§ Problem:
For the word "voor", find each line in the entries where it occurs and copy that line.

Record excerpts START

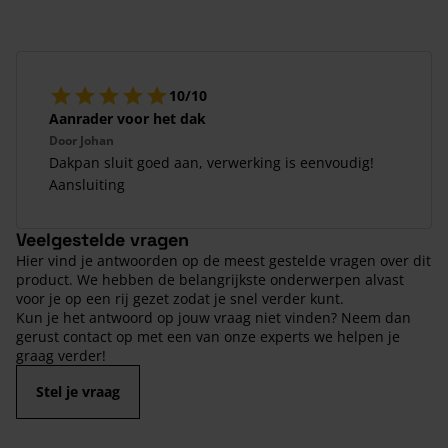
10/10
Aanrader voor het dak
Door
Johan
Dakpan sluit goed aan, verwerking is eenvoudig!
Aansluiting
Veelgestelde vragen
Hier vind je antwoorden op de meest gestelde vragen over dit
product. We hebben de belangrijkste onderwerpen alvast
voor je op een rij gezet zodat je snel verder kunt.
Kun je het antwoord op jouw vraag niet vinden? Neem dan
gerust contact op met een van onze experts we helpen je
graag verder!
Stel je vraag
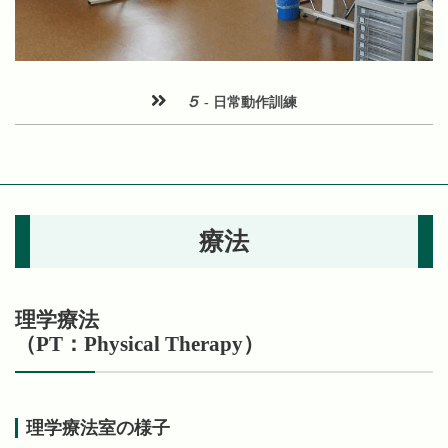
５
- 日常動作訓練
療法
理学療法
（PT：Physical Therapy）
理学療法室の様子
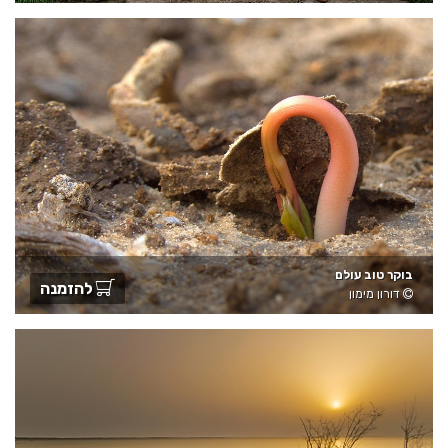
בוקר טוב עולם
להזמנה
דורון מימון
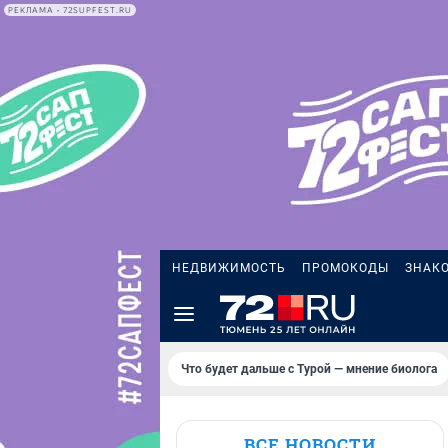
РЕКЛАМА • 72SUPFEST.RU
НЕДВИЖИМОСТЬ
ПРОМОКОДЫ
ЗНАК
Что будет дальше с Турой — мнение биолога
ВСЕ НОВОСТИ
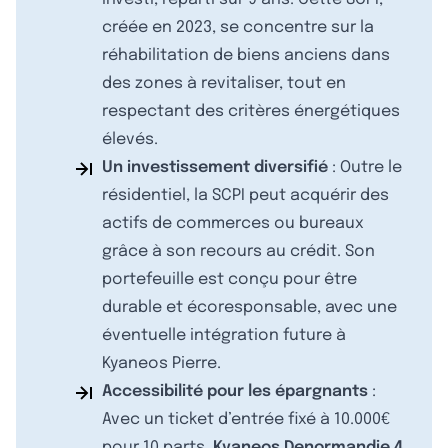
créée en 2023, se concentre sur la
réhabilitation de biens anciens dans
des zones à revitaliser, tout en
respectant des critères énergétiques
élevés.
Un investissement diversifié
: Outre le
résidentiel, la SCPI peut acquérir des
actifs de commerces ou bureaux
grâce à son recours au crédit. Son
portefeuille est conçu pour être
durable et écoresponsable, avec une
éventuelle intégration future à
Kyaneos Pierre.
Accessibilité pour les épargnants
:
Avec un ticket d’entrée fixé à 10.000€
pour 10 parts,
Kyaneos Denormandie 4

Record excerpts END
Record excerpts START

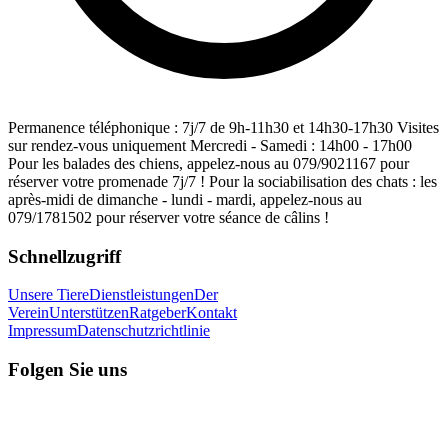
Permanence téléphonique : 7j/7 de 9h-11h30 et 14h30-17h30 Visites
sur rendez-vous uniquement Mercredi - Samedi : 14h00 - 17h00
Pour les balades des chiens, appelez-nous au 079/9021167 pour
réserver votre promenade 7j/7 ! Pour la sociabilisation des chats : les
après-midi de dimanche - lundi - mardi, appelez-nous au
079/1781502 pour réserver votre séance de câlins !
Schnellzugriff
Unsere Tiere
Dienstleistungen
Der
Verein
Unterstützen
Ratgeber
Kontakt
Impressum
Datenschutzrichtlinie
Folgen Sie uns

Record excerpts END

§ Solution to this problem:
Aanrader voor het dak
voor je op een rij gezet zodat je snel verder kunt.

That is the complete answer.